- **Prompt**
As an exercise, transcribe the data below in full and exactly, omitting pictures.

*** Data provided Section Begins ***

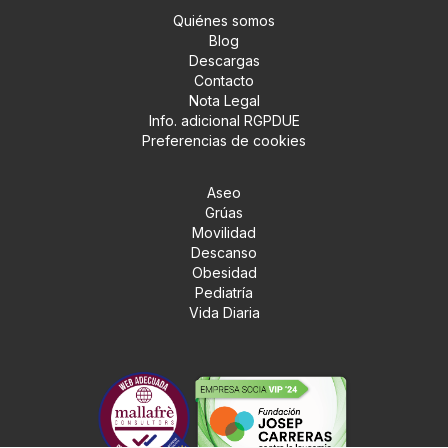
Quiénes somos
Blog
Descargas
Contacto
Nota Legal
Info. adicional RGPDUE
Preferencias de cookies
Aseo
Grúas
Movilidad
Descanso
Obesidad
Pediatría
Vida Diaria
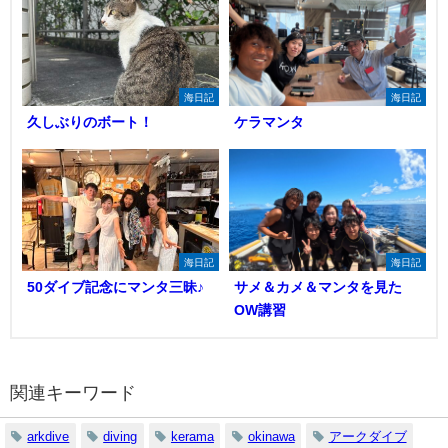
海日記
海日記
久しぶりのボート！
ケラマンタ
海日記
海日記
50ダイブ記念にマンタ三昧♪
サメ＆カメ＆マンタを見た
OW講習
関連キーワード
arkdive
diving
kerama
okinawa
アークダイブ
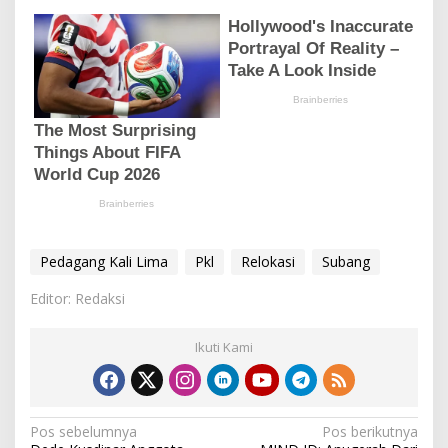
Pedagang Kali Lima
Pkl
Relokasi
Subang
Editor: Redaksi
Ikuti Kami
N
Pos sebelumnya
Pos berikutnya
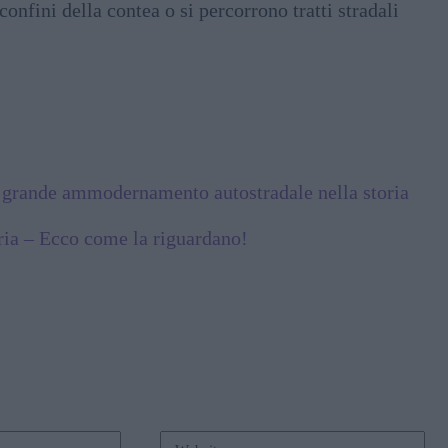
confini della contea o si percorrono tratti stradali
ù grande ammodernamento autostradale nella storia
ria – Ecco come la riguardano!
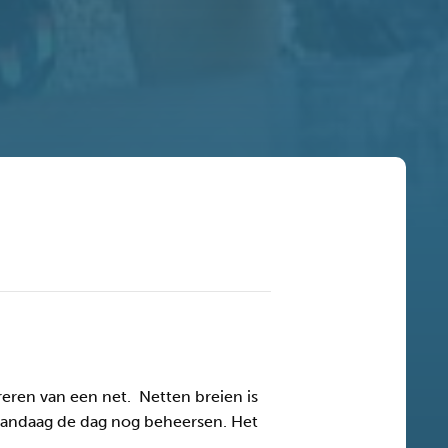
reren van een net. Netten breien is
k vandaag de dag nog beheersen. Het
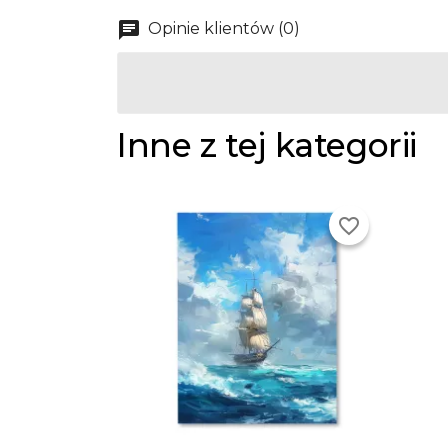
Opinie klientów (0)
Inne z tej kategorii
favorite_border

*** Data provided Section Ends ***

- **Answer space**
Quiénes somos
Blog
Descargas
Contacto
Nota Legal
Info. adicional RGPDUE
Preferencias de cookies
Aseo
Grúas
Movilidad
Descanso
Obesidad
Pediatría
Vida Diaria
海日記
海日記
久しぶりのボート！
ケラマンタ
海日記
海日記
50ダイブ記念にマンタ三昧♪
サメ＆カメ＆マンタを見た
OW講習
関連キーワード
arkdive
diving
kerama
okinawa
アークダイブ
Pedagang Kali Lima
Pkl
Relokasi
Subang
Editor: Redaksi
Ikuti Kami
N
Pos sebelumnya
Pos berikutnya
confini della contea o si percorrono tratti stradali
ù grande ammodernamento autostradale nella storia
ria – Ecco come la riguardano!
reren van een net. Netten breien is
k vandaag de dag nog beheersen. Het
Opinie klientów (0)
Inne z tej kategorii
favorite_border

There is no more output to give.